Trend Report: Counters You Can Cook On, Bold Colored Appliances, and Stylish Sinks

Every year designers take a pilgrimage to get schooled on the top trends in kitchen and bath industry at a huge event called KBIS (sounds like K-Biz). This year’s show was in Las Vegas at the same time as another biggie — the International Builders’ Show.

Designers Wendy Albee and Cathy Briskorn of Albee Interior Design in Bothell (named Best of 425by readers several times) headed to the show earlier this year and filled their phones with photos and their minds with ideas. They talked trends with us and shared some of their pics of the cool things they saw, and you will be seeing more of this year.

All Photos Courtesy Cathy Briskorn.

What was the most exciting trend you saw for kitchen appliances?

Colors, definitely, but also just a wider range of choices across the board. It seems as if every appliance manufacturer is offering products in a wider range of finishes, including matte finishes and fingerprint-resistant stainless steel, so even buyers who are leery of adding too much color can still find ways to personalize their kitchens. We also saw more customization in other ways as well, such as with modularrefrigerators that have zones that can be set to different temperatures for specific uses. We love options! Our goal is always to create designs that are unique to each client, so we’re never doing the same thing twice, and even something as simple as a matte black refrigerator can add a personal touch to a kitchen design. More on personalizing your kitchen here.

Talk to us about sinks, awesome aprons, and more!
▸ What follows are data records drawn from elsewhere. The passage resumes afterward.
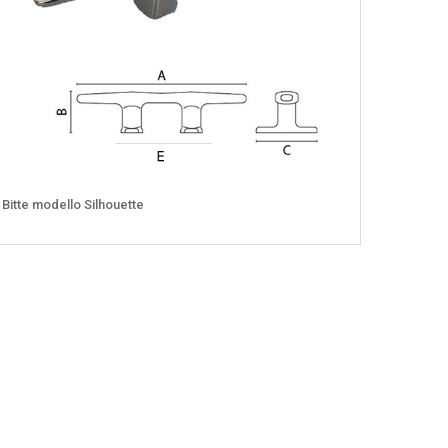
Bitte modello Silhouette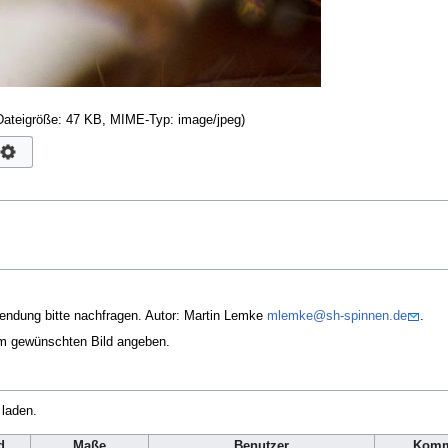
 Dateigröße: 47 KB, MIME-Typ:
image/jpeg
)
endung bitte nachfragen. Autor: Martin Lemke
mlemke@sh-spinnen.de
.
em gewünschten Bild angeben.
 laden.
d
Maße
Benutzer
Komm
This is just another way to add unique personality to a utilitarian aspect of your kitchen, without a long-term commitment. Our KBIS newsletter showed a Kohler sink with an interchangeable apron, but the appliance trend article linked above shows another option, the Elkay Crosstown. We would love it if all of our clients were brave enough to go with fun colors and bold patterns, but most people worry about making design choices that are too personal. They think they’ll either get tired of the strong design, or that it will have a negative effect on the future resale value of their home (even if they have no plans to put their house on the market). Interchangeable components let them have fun with color and pattern but still have the option of changing it out without having to go through a major kitchen remodel. Another way to have fun with color is with cabinets. Check this out.

Tell us about toilets.

We saw so many black toilets! The funny thing is, we have clients right now who are remodeling a powder room that has a funky ’80s design with a black lacquer vanity cabinet, a bright red sink, and a black toilet. We told them that black toilets are coming back in style, and the husband was actually tempted to keep the bathroom as it is. Unfortunately, their existing toilet really needs to be replaced with a newer, low-flow model, and we weren’t able to convince the wife to go with another black toilet as a replacement.

Tell us about surfaces – especially what’s new in counter trends.


We’ve been seeing these large-scale “porcelain” — actually ultra-compacted sinterized-particle — slabs for a while now (Dekton is one major brand), but we haven’t had an opportunity to use them yet. We were amazed at KBIS by how many different porcelain slab options are on the market, and we wouldn’t be surprised to see this become the next big trend in countertops. Again, it comes down to options: The slabs are made by mixing natural materials and firing them at ultra-high temperatures, so they can be made in a huge range of colors and textures. They’re also offered in a variety of thicknesses, so they can be used not just on countertops, but also on walls and floors. They don’t contain any resins (unlike quartz), so they’re highly resistant to staining, scratching, UV light, and heat. In fact, they’re so heat-resistant that we saw several examples of the countertops being used as cooktops — as in, people were actually cooking right on the countertop! In some cases, an induction unit was installed out of sight below the countertop; in other cases, gas burners and knobs were mounted directly in the countertop. We did a Facebook post on this while we were at the show. See that here.

What else surprised you two, or got you excited about trends at KBIS?

There truly was something for everyone at the show, and we were excited to see such a willingness to experiment with colors, materials, textures, shapes, and finishes. We saw everything from a bathroom faucet and a light fixture both made of concrete, to bathroom countertops made of leather and wood. And for both of us, our favorite product was the colorful large-format glass Vetrite slabs we saw in the SICIS booth. They were colorful and eye-catching, and looked even more beautiful when they were backlit. Now we just need the right client and the right project to come along so we can use them!